▶ THE TASK: All entries are to be reproduced exactly; the pictures are to be omitted.

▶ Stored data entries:
-------------------------

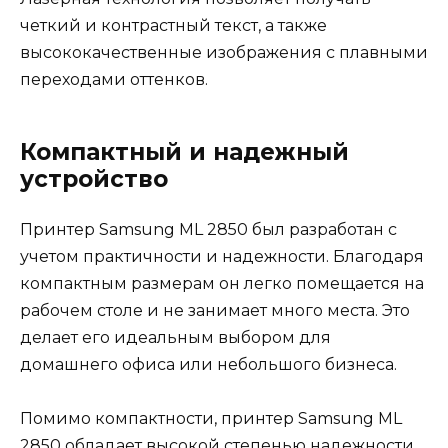
четкий и контрастный текст, а также
высококачественные изображения с плавными
переходами оттенков.
Компактный и надежный
устройство
Принтер Samsung ML 2850 был разработан с
учетом практичности и надежности. Благодаря
компактным размерам он легко помещается на
рабочем столе и не занимает много места. Это
делает его идеальным выбором для
домашнего офиса или небольшого бизнеса.
Помимо компактности, принтер Samsung ML
2850 обладает высокой степенью надежности.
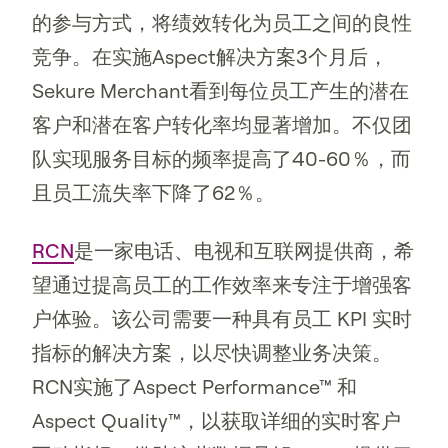
的参与方式，将绩效转化为员工之间的良性
竞争。在实施Aspect解决方案3个月后，
Sekure Merchant看到每位员工产生的潜在
客户和潜在客户转化率均显著增加。不仅团
队实现服务目标的频率提高了40-60％，而
且员工流失率下降了62％。
RCN
是一家电话、电视和互联网提供商，希
望通过提高员工的工作效率来专注于增强客
户体验。该公司需要一种具有员工 KPI 实时
指标的解决方案，以尽快调整业务决策。
RCN实施了Aspect Performance™ 和
Aspect Quality™，以获取详细的实时客户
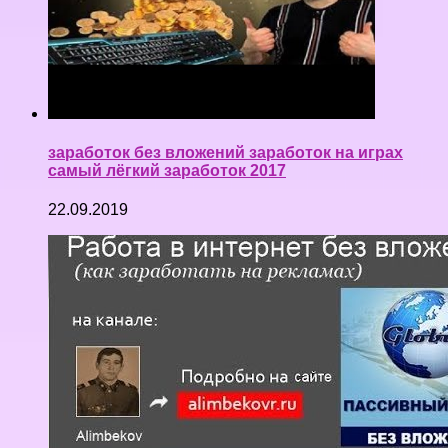
заработок без вложений заработок на играх
самый лёгкий заработок 2017
22.09.2019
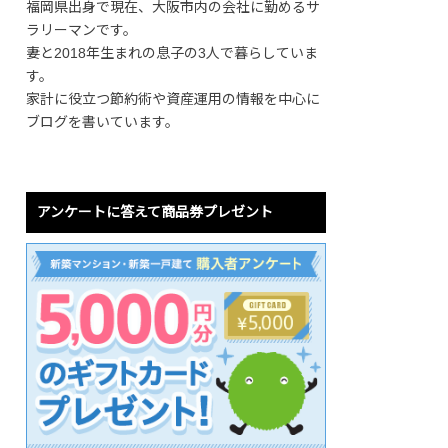
福岡県出身で現在、大阪市内の会社に勤めるサ
ラリーマンです。
妻と2018年生まれの息子の3人で暮らしていま
す。
家計に役立つ節約術や資産運用の情報を中心に
ブログを書いています。
アンケートに答えて商品券プレゼント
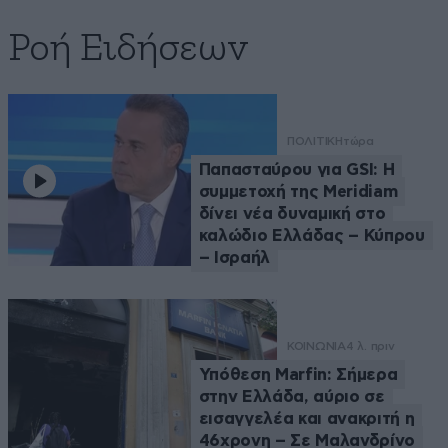
Ροή Ειδήσεων
ΠΟΛΙΤΙΚΗ
τώρα
Παπασταύρου για GSI: Η
συμμετοχή της Meridiam
δίνει νέα δυναμική στο
καλώδιο Ελλάδας – Κύπρου
– Ισραήλ
ΚΟΙΝΩΝΙΑ
4 λ. πριν
Υπόθεση Marfin: Σήμερα
στην Ελλάδα, αύριο σε
εισαγγελέα και ανακριτή η
46χρονη – Σε Μαλανδρίνο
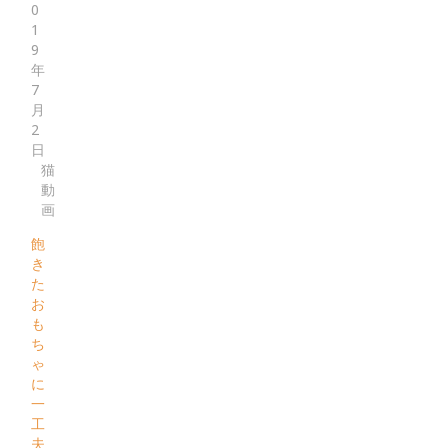
0
1
9
年
7
月
2
日
猫
動
画
飽
き
た
お
も
ち
ゃ
に
一
工
夫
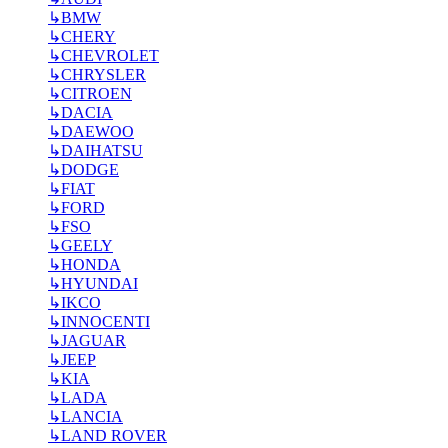
↳
BMW
↳
CHERY
↳
CHEVROLET
↳
CHRYSLER
↳
CITROEN
↳
DACIA
↳
DAEWOO
↳
DAIHATSU
↳
DODGE
↳
FIAT
↳
FORD
↳
FSO
↳
GEELY
↳
HONDA
↳
HYUNDAI
↳
IKCO
↳
INNOCENTI
↳
JAGUAR
↳
JEEP
↳
KIA
↳
LADA
↳
LANCIA
↳
LAND ROVER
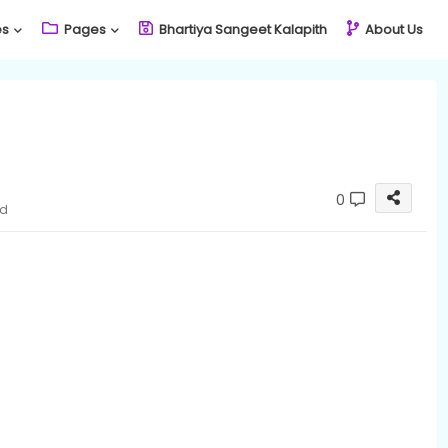
es
Pages
Bhartiya Sangeet Kalapith
About Us
0
ad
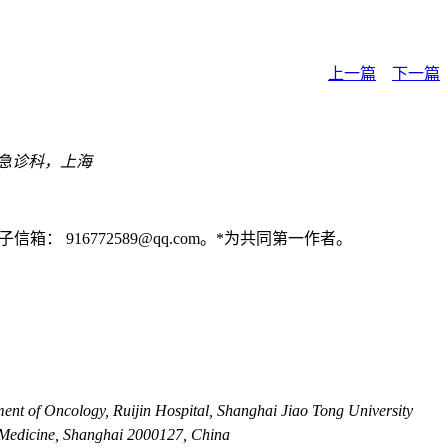
上一篇
下一篇
医院急诊科，上海
箱： 916772589@qq.com。*为共同第一作者。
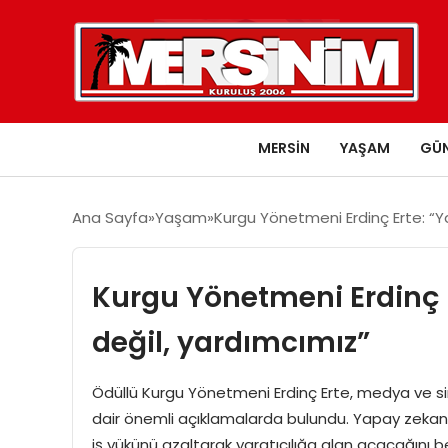
MERSIN
YAŞAM
GÜ
Ana Sayfa
Yaşam
Kurgu Yönetmeni Erdinç Erte: “Y
Kurgu Yönetmeni Erdinç E
değil, yardımcımız”
Ödüllü Kurgu Yönetmeni Erdinç Erte, medya ve 
dair önemli açıklamalarda bulundu. Yapay zekanı
iş yükünü azaltarak yaratıcılığa alan açacağını be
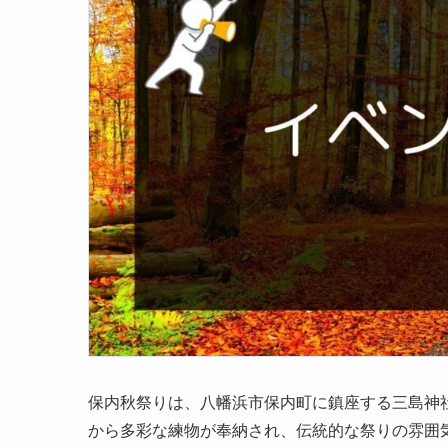
保内秋祭りは、八幡浜市保内町に鎮座する三島神社
から多彩な練物が奉納され、伝統的な祭りの雰囲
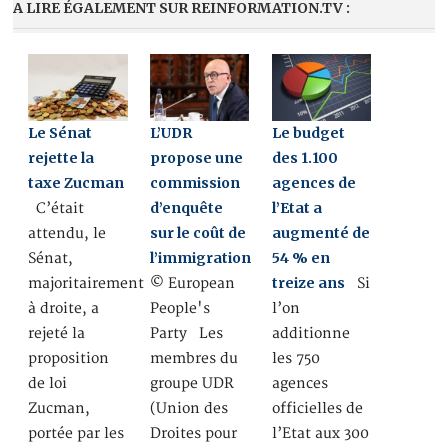
A LIRE ÉGALEMENT SUR REINFORMATION.TV :
Le Sénat
L’UDR
Le budget
rejette la
propose une
des 1.100
taxe Zucman
commission
agences de
d’enquête
l’Etat a
C’était
sur le coût de
augmenté de
attendu, le
l’immigration
54 % en
Sénat,
treize ans
majoritairement
© European
Si
à droite, a
People's
l’on
rejeté la
Party Les
additionne
proposition
membres du
les 750
de loi
groupe UDR
agences
Zucman,
(Union des
officielles de
portée par les
Droites pour
l’Etat aux 300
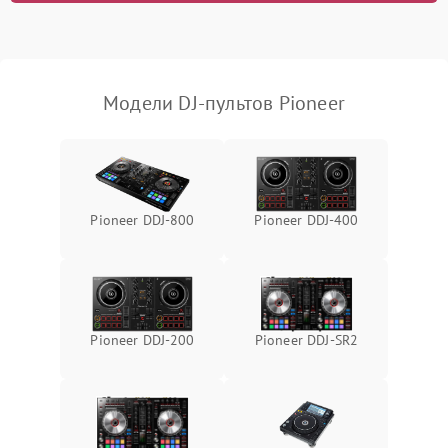
Неисправность системы
защиты от короткого
1000 ₽
Подробнее →
замыкания
Модели DJ-пультов Pioneer
Повреждение системы
1000 ₽
Подробнее →
защиты от перегрева
Неисправность системы
защиты от
1000 ₽
Подробнее →
Pioneer DDJ-800
Pioneer DDJ-400
перенапряжения
Неисправность системы
1000 ₽
Подробнее →
защиты от замыкания
Повреждение системы
Pioneer DDJ-200
Pioneer DDJ-SR2
1000 ₽
Подробнее →
защиты от перегрузок
Неисправность системы
1000 ₽
Подробнее →
защиты от перегрева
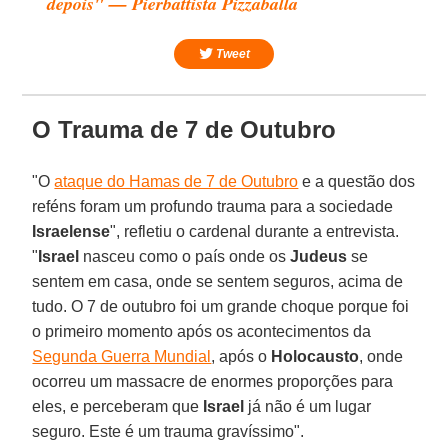
depois" — Pierbattista Pizzaballa
Tweet
O Trauma de 7 de Outubro
"O
ataque do Hamas de 7 de Outubro
e a questão dos
reféns foram um profundo trauma para a sociedade
Israelense
", refletiu o cardenal durante a entrevista.
"
Israel
nasceu como o país onde os
Judeus
se
sentem em casa, onde se sentem seguros, acima de
tudo. O 7 de outubro foi um grande choque porque foi
o primeiro momento após os acontecimentos da
Segunda Guerra Mundial
, após o
Holocausto
, onde
ocorreu um massacre de enormes proporções para
eles, e perceberam que
Israel
já não é um lugar
seguro. Este é um trauma gravíssimo".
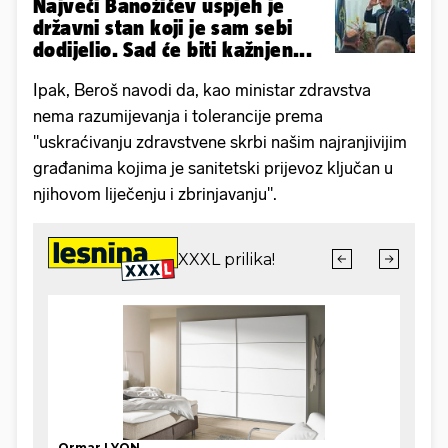
Najveći Banožićev uspjeh je
državni stan koji je sam sebi
dodijelio. Sad će biti kažnjen...
Ipak, Beroš navodi da, kao ministar zdravstva
nema razumijevanja i tolerancije prema
"uskraćivanju zdravstvene skrbi našim najranjivijim
građanima kojima je sanitetski prijevoz ključan u
njihovom liječenju i zbrinjavanju".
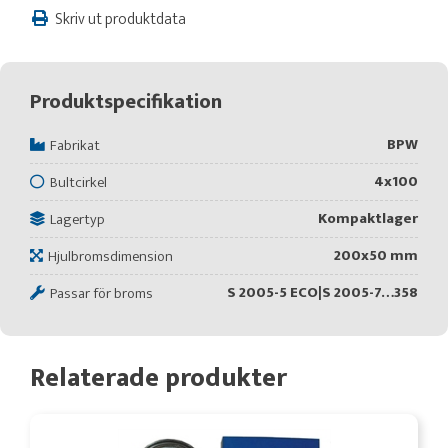
Skriv ut produktdata
Produktspecifikation
BPW
Fabrikat
4x100
Bultcirkel
Kompaktlager
Lagertyp
200x50 mm
Hjulbromsdimension
S 2005-5 ECO|S 2005-7…358
Passar för broms
Relaterade produkter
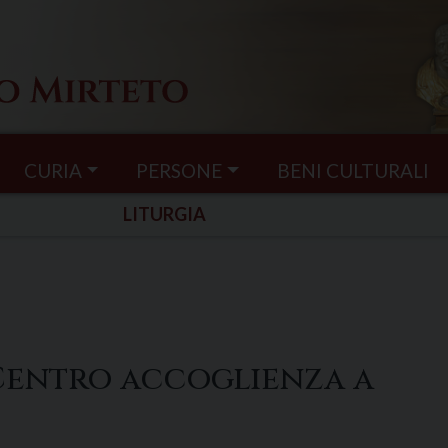
CURIA
PERSONE
BENI CULTURALI
LITURGIA
 Centro accoglienza a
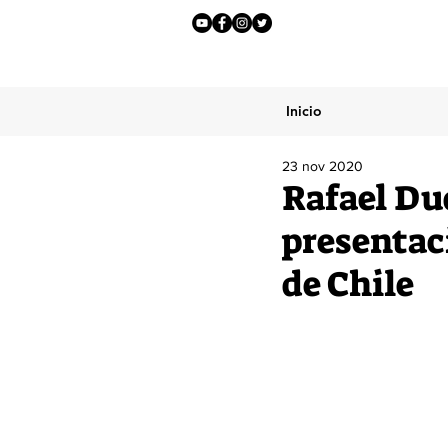
Inicio
23 nov 2020
Rafael Dud
presentac
de Chile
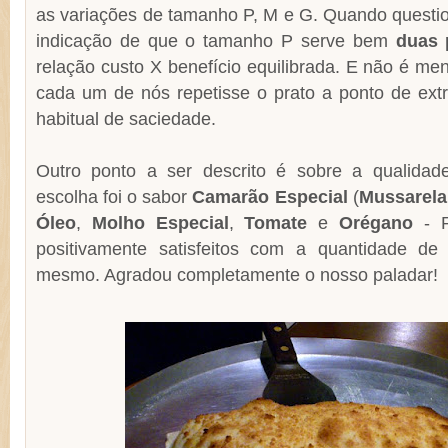
as variações de tamanho P, M e G. Quando quest
indicação de que o tamanho P serve bem
duas 
relação custo X benefício equilibrada. E não é men
cada um de nós repetisse o prato a ponto de extr
habitual de saciedade.
Outro ponto a ser descrito é sobre a qualidad
escolha foi o sabor
Camarão Especial
(
Mussarela
Óleo
,
Molho Especial
,
Tomate
e
Orégano
- R
positivamente satisfeitos com a quantidade de
mesmo. Agradou completamente o nosso paladar!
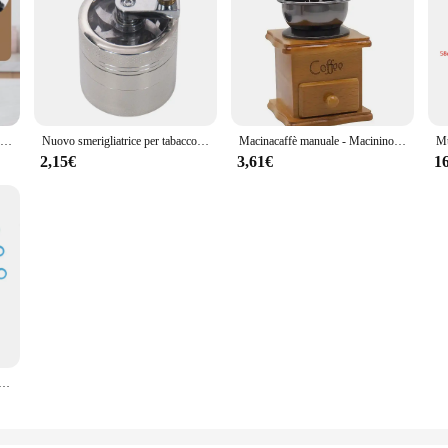
Frullatore per spezie e chicchi di noci, cucina, lama per tagliare il caffè multifunzionale, smerigliatrice per cereali, macinacaffè elettrico domestico
Nuovo smerigliatrice per tabacco a 4 strati 40MM manuale in metallo in lega di zinco mulino per erbe frantoio per spezie smerigliatrice per fumo frantoio a manovella
Macinacaffè manuale - Macinino a manovella classico in stile italiano con macinatrice multiuso portatile regolabile per fagioli
2,15€
3,61€
1
da te tessere a mano strumenti per uncinetto macchina per maglieria abbellire il braccialetto artigianale fai da te maglieria bobina Knitter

-------------------------

▶ EXERCISE OUTPUT:
четкий и контрастный текст, а также
высококачественные изображения с плавными
переходами оттенков.
Компактный и надежный
устройство
Принтер Samsung ML 2850 был разработан с
учетом практичности и надежности. Благодаря
компактным размерам он легко помещается на
рабочем столе и не занимает много места. Это
делает его идеальным выбором для
домашнего офиса или небольшого бизнеса.
Помимо компактности, принтер Samsung ML
2850 обладает высокой степенью надежности.
的参与方式，将绩效转化为员工之间的良性
竞争。在实施Aspect解决方案3个月后，
Sekure Merchant看到每位员工产生的潜在
客户和潜在客户转化率均显著增加。不仅团
队实现服务目标的频率提高了40-60％，而
且员工流失率下降了62％。
RCN
是一家电话、电视和互联网提供商，希
望通过提高员工的工作效率来专注于增强客
户体验。该公司需要一种具有员工 KPI 实时
指标的解决方案，以尽快调整业务决策。
RCN实施了Aspect Performance™ 和
Aspect Quality™，以获取详细的实时客户
заработок без вложений заработок на играх
самый лёгкий заработок 2017
22.09.2019
福岡県出身で現在、大阪市内の会社に勤めるサ
ラリーマンです。
妻と2018年生まれの息子の3人で暮らしていま
す。
家計に役立つ節約術や資産運用の情報を中心に
ブログを書いています。
アンケートに答えて商品券プレゼント
Ροή Ειδήσεων
ΠΟΛΙΤΙΚΗ
τώρα
Παπασταύρου για GSI: Η
συμμετοχή της Meridiam
δίνει νέα δυναμική στο
καλώδιο Ελλάδας – Κύπρου
– Ισραήλ
ΚΟΙΝΩΝΙΑ
4 λ. πριν
Υπόθεση Marfin: Σήμερα
στην Ελλάδα, αύριο σε
εισαγγελέα και ανακριτή η
46χρονη – Σε Μαλανδρίνο
0
1
9
年
7
月
2
日
猫
動
画
飽
き
た
お
も
ち
ゃ
に
一
工
夫
↳
BMW
↳
CHERY
↳
CHEVROLET
↳
CHRYSLER
↳
CITROEN
↳
DACIA
↳
DAEWOO
↳
DAIHATSU
↳
DODGE
↳
FIAT
↳
FORD
↳
FSO
↳
GEELY
↳
HONDA
↳
HYUNDAI
↳
IKCO
↳
INNOCENTI
↳
JAGUAR
↳
JEEP
↳
KIA
↳
LADA
↳
LANCIA
↳
LAND ROVER
es
Pages
Bhartiya Sangeet Kalapith
About Us
0
ad
上一篇
下一篇
医院急诊科，上海
箱： 916772589@qq.com。*为共同第一作者。
MERSIN
YAŞAM
GÜ
Ana Sayfa
Yaşam
Kurgu Yönetmeni Erdinç Erte: “Y
Kurgu Yönetmeni Erdinç E
değil, yardımcımız”
Ödüllü Kurgu Yönetmeni Erdinç Erte, medya ve 
dair önemli açıklamalarda bulundu. Yapay zekanı
iş yükünü azaltarak yaratıcılığa alan açacağını be
保内秋祭りは、八幡浜市保内町に鎮座する三島神社
から多彩な練物が奉納され、伝統的な祭りの雰囲
A LIRE ÉGALEMENT SUR REINFORMATION.TV :
Le Sénat
L’UDR
Le budget
rejette la
propose une
des 1.100
taxe Zucman
commission
agences de
d’enquête
l’Etat a
C’était
sur le coût de
augmenté de
attendu, le
l’immigration
54 % en
Sénat,
treize ans
majoritairement
© European
Si
à droite, a
People's
l’on
rejeté la
Party Les
additionne
proposition
membres du
les 750
de loi
groupe UDR
agences
Zucman,
(Union des
officielles de
portée par les
Droites pour
l’Etat aux 300
Неисправность системы
защиты от короткого
1000 ₽
Подробнее →
замыкания
Модели DJ-пультов Pioneer
Повреждение системы
1000 ₽
Подробнее →
защиты от перегрева
Неисправность системы
защиты от
1000 ₽
Подробнее →
Pioneer DDJ-800
Pioneer DDJ-400
перенапряжения
Неисправность системы
1000 ₽
Подробнее →
защиты от замыкания
Повреждение системы
Pioneer DDJ-200
Pioneer DDJ-SR2
1000 ₽
Подробнее →
защиты от перегрузок
Неисправность системы
1000 ₽
Подробнее →
защиты от перегрева
depois" — Pierbattista Pizzaballa
Tweet
O Trauma de 7 de Outubro
"O
ataque do Hamas de 7 de Outubro
e a questão dos
reféns foram um profundo trauma para a sociedade
Israelense
", refletiu o cardenal durante a entrevista.
"
Israel
nasceu como o país onde os
Judeus
se
sentem em casa, onde se sentem seguros, acima de
tudo. O 7 de outubro foi um grande choque porque foi
o primeiro momento após os acontecimentos da
Segunda Guerra Mundial
, após o
Holocausto
, onde
ocorreu um massacre de enormes proporções para
eles, e perceberam que
Israel
já não é um lugar
seguro. Este é um trauma gravíssimo".
Najveći Banožićev uspjeh je
državni stan koji je sam sebi
dodijelio. Sad će biti kažnjen...
Ipak, Beroš navodi da, kao ministar zdravstva
nema razumijevanja i tolerancije prema
"uskraćivanju zdravstvene skrbi našim najranjivijim
građanima kojima je sanitetski prijevoz ključan u
njihovom liječenju i zbrinjavanju".
Skriv ut produktdata
Produktspecifikation
BPW
Fabrikat
4x100
Bultcirkel
Kompaktlager
Lagertyp
200x50 mm
Hjulbromsdimension
S 2005-5 ECO|S 2005-7…358
Passar för broms
Relaterade produkter
CURIA
PERSONE
BENI CULTURALI
LITURGIA
 Centro accoglienza a
Inicio
23 nov 2020
Rafael Dud
presentac
de Chile
as variações de tamanho P, M e G. Quando quest
indicação de que o tamanho P serve bem
duas 
relação custo X benefício equilibrada. E não é men
cada um de nós repetisse o prato a ponto de extr
habitual de saciedade.
Outro ponto a ser descrito é sobre a qualidad
escolha foi o sabor
Camarão Especial
(
Mussarela
Óleo
,
Molho Especial
,
Tomate
e
Orégano
- R
positivamente satisfeitos com a quantidade de
mesmo. Agradou completamente o nosso paladar!
Frullatore per spezie e chicchi di noci, cucina, lama per tagliare il caffè multifunzionale, smerigliatrice per cereali, macinacaffè elettrico domestico
Nuovo smerigliatrice per tabacco a 4 strati 40MM manuale in metallo in lega di zinco mulino per erbe frantoio per spezie smerigliatrice per fumo frantoio a manovella
Macinacaffè manuale - Macinino a manovella classico in stile italiano con macinatrice multiuso portatile regolabile per fagioli
2,15€
3,61€
1
da te tessere a mano strumenti per uncinetto macchina per maglieria abbellire il braccialetto artigianale fai da te maglieria bobina Knitter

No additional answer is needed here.